Once we made it into the Sweet Life we tried to decide between the gelato, chocolates, cookies, cakes, creme brulee, pies and other items. When bakeries have a lot of items I tend to get nervous, because you can't reasonably expect one chef to excel in all those areas.

I went with the mixed berry pie (blueberry, blackberry, ollalie and marion, which prompted a discussion on Marion Berry...my friend thought it was a joke) and he got the chocolate strawberry cake, basically a chocolate version of strawberry shortcake (whipped cream frosting, ganache, strawberry compote). Coffee drinks to go.

My pie was great. They heated it up for me and gave me a generous slab (for $4, I'd hope so), although they didn't offer whipped cream or anything I guess you could buy ice cream to get it a la mode. The cake was moist, the berries flavorful.

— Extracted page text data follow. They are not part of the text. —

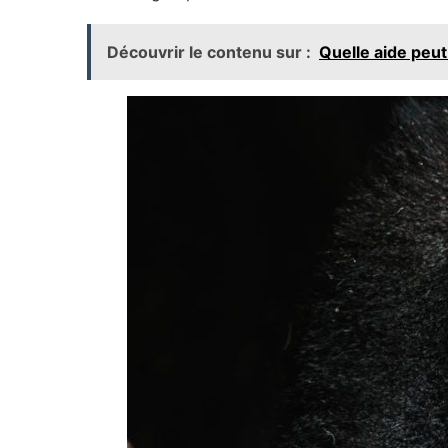
Découvrir le contenu sur :
Quelle aide peut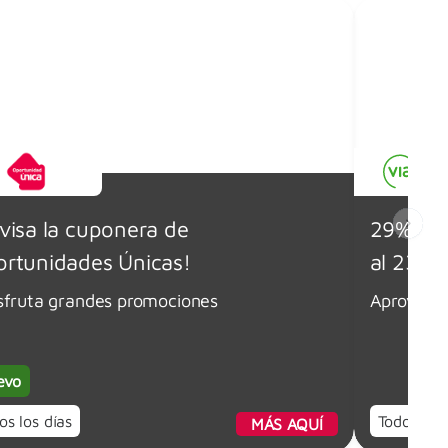
visa la cuponera de
29% dto
rtunidades Únicas!
al 23/0
sfruta grandes promociones
Aprovecha
evo
os los días
Todos los 
MÁS AQUÍ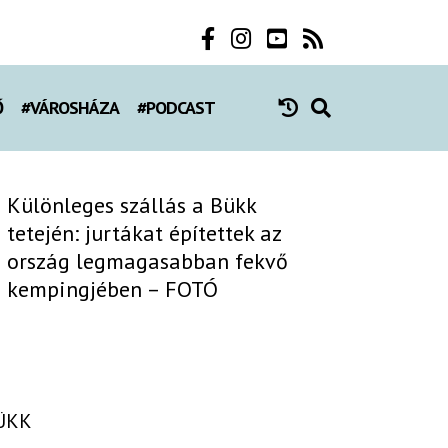
Ő
#VÁROSHÁZA
#PODCAST
Különleges szállás a Bükk
tetején: jurtákat építettek az
ország legmagasabban fekvő
kempingjében – FOTÓ
ÜKK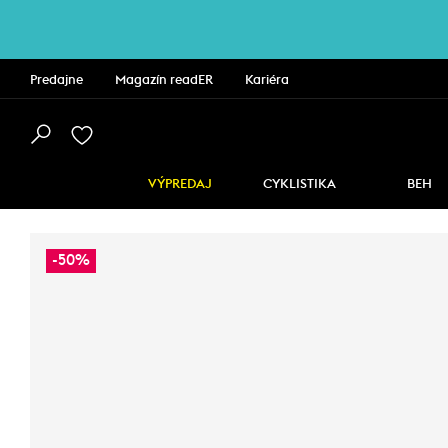
Predajne
Magazín readER
Kariéra
VÝPREDAJ
CYKLISTIKA
BEH
-50%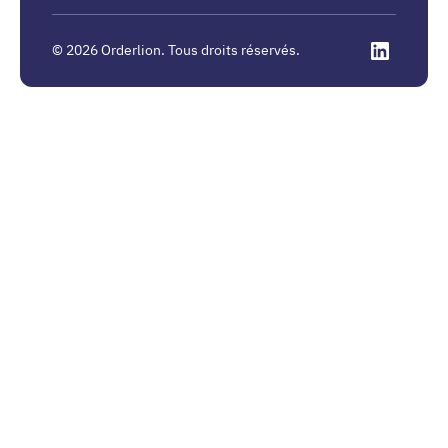
©
2026
Orderlion. Tous droits réservés.
Linkedin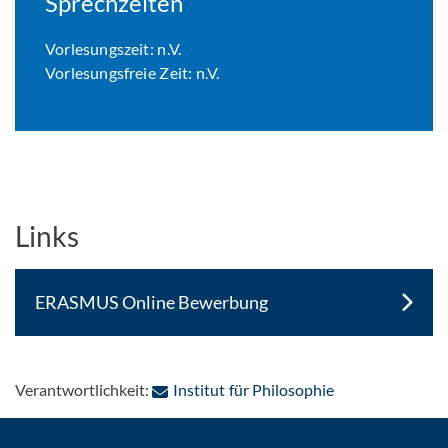
Sprechzeiten
Vorlesungszeit: n.V.
Vorlesungsfreie Zeit: n.V.
Links
ERASMUS Online Bewerbung
: Per E-Mail kon
Verantwortlichkeit:
Institut für Philosophie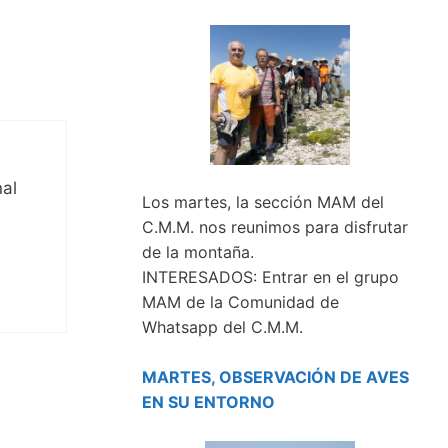
nal
Los martes, la sección MAM del
C.M.M. nos reunimos para disfrutar
de la montaña.
INTERESADOS: Entrar en el grupo
MAM de la Comunidad de
Whatsapp del C.M.M.
MARTES, OBSERVACIÓN DE AVES
EN SU ENTORNO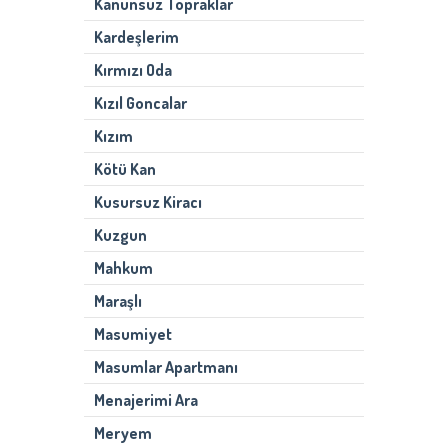
Kanunsuz Topraklar
Kardeşlerim
Kırmızı Oda
Kızıl Goncalar
Kızım
Kötü Kan
Kusursuz Kiracı
Kuzgun
Mahkum
Maraşlı
Masumiyet
Masumlar Apartmanı
Menajerimi Ara
Meryem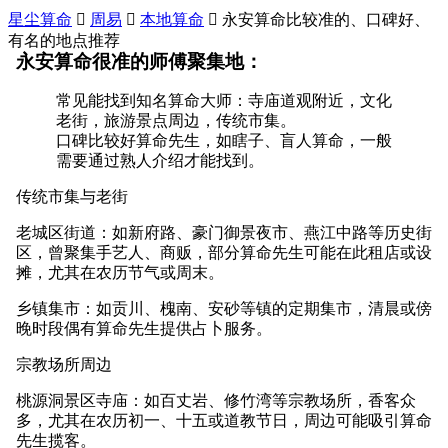
星尘算命

周易

本地算命

永安算命比较准的、口碑好、
有名的地点推荐
永安算命很准的师傅聚集地：
常见能找到知名算命大师：寺庙道观附近，文化
老街，旅游景点周边，传统市集。
口碑比较好算命先生，如瞎子、盲人算命，一般
需要通过熟人介绍才能找到。
传统市集与老街
老城区街道：如新府路、豪门御景夜市、燕江中路等历史街
区，曾聚集手艺人、商贩，部分算命先生可能在此租店或设
摊，尤其在农历节气或周末。
乡镇集市：如贡川、槐南、安砂等镇的定期集市，清晨或傍
晚时段偶有算命先生提供占卜服务。
宗教场所周边
桃源洞景区寺庙：如百丈岩、修竹湾等宗教场所，香客众
多，尤其在农历初一、十五或道教节日，周边可能吸引算命
先生揽客。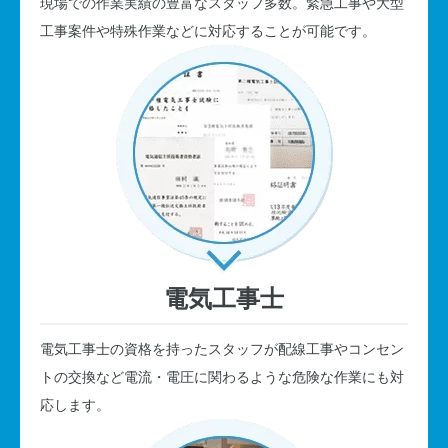
現場での作業実績の豊富なスタッフ多数。緊急工事や大型
工事案件や特殊作業などに対応することが可能です。
電気工事士
電気工事士の資格を持ったスタッフが配線工事やコンセン
トの交換など電流・電圧に関わるような危険な作業にも対
応します。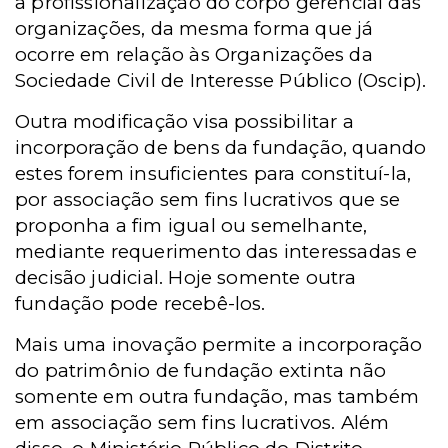
a profissionalização do corpo gerencial das
organizações, da mesma forma que já
ocorre em relação às Organizações da
Sociedade Civil de Interesse Público (Oscip).
Outra modificação visa possibilitar a
incorporação de bens da fundação, quando
estes forem insuficientes para constituí-la,
por associação sem fins lucrativos que se
proponha a fim igual ou semelhante,
mediante requerimento das interessadas e
decisão judicial. Hoje somente outra
fundação pode recebê-los.
Mais uma inovação permite a incorporação
do patrimônio de fundação extinta não
somente em outra fundação, mas também
em associação sem fins lucrativos. Além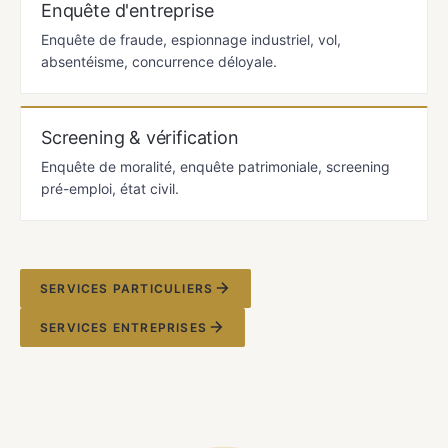
Enquête d'entreprise
Enquête de fraude, espionnage industriel, vol,
absentéisme, concurrence déloyale.
Screening & vérification
Enquête de moralité, enquête patrimoniale, screening
pré-emploi, état civil.
SERVICES PARTICULIERS
SERVICES ENTREPRISES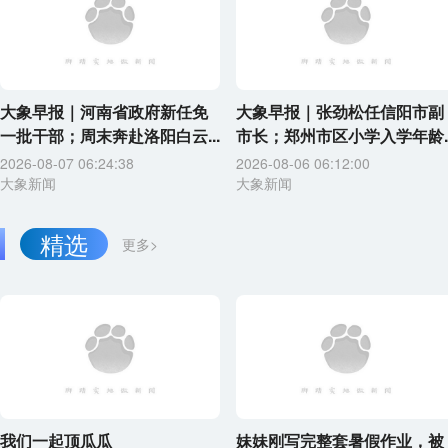
大象早报｜河南省政府新任免
大象早报｜张劲松任信阳市副
一批干部；周末奔赴洛阳白云...
市长；郑州市区小学入学年龄..
2026-08-07 06:24:38
2026-08-06 06:12:00
大象新闻
大象新闻
精选
更多>
我们一起顶瓜瓜
妹妹刚写完整套暑假作业，被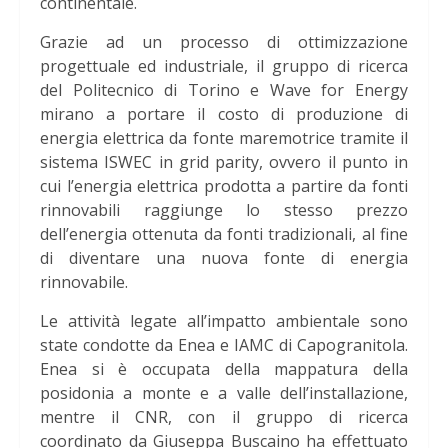
continentale.
Grazie ad un processo di ottimizzazione
progettuale ed industriale, il gruppo di ricerca
del Politecnico di Torino e Wave for Energy
mirano a portare il costo di produzione di
energia elettrica da fonte maremotrice tramite il
sistema ISWEC in grid parity, ovvero il punto in
cui l’energia elettrica prodotta a partire da fonti
rinnovabili raggiunge lo stesso prezzo
dell’energia ottenuta da fonti tradizionali, al fine
di diventare una nuova fonte di energia
rinnovabile.
Le attività legate all’impatto ambientale sono
state condotte da Enea e IAMC di Capogranitola.
Enea si è occupata della mappatura della
posidonia a monte e a valle dell’installazione,
mentre il CNR, con il gruppo di ricerca
coordinato da Giuseppa Buscaino ha effettuato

Here's what was so exciting about the Sweet Life: it offered a place for the smart kids, the geeky kids, the gay kids to go and hang out in a town that didn't seem like it had much cultural escape to offer. The cashier at the sweet life was totes gay. And the day before our visit, the Sweet Life bakery had participated in Bites for Rights, a fundraising program that donated 15% of the day's sales to Basic Rights Oregon, an equality organization.

As if being progressive on the issue of equality isn't enough of a reason to love Sweet Life, here's another:

the bakery is super conscientious of those with food allergies and dietary restrictions. Vegans and gluten-free girls, little signs in the case will tell you which products you can eat, so you don't have to hold up the line asking.